*Task item:* Where in the records does the word "Paul" occur? Copy each line in which it does.

*Data:*
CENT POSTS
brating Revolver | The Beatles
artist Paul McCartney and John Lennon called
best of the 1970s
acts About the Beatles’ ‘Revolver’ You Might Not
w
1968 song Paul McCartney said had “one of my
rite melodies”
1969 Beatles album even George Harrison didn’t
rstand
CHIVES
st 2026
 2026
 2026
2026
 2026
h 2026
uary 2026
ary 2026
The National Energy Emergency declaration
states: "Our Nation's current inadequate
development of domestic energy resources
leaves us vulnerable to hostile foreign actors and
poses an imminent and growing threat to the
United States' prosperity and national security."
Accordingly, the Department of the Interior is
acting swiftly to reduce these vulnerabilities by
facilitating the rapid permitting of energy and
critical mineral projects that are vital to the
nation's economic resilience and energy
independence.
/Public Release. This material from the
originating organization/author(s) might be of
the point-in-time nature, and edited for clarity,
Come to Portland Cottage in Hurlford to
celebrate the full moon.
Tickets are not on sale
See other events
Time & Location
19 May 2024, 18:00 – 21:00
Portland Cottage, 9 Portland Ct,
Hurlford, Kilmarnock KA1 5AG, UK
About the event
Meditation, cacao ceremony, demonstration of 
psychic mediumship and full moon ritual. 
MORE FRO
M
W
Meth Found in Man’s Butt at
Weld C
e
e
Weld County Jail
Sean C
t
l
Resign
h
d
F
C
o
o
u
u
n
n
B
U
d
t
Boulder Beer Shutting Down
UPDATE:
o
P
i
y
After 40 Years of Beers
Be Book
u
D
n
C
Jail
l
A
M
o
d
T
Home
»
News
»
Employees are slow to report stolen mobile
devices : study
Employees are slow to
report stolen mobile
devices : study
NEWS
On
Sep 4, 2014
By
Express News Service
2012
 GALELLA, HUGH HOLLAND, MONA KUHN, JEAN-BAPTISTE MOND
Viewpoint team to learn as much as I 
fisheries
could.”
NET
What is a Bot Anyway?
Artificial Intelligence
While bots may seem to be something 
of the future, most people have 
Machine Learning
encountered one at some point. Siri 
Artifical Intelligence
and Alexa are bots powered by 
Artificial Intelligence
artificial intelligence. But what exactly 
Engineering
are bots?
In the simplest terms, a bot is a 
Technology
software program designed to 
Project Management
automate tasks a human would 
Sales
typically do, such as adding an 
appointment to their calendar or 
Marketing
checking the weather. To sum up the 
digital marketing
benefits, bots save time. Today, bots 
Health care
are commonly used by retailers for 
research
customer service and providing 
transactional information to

*Finished exercise:*
artist Paul McCartney and John Lennon called
1968 song Paul McCartney said had “one of my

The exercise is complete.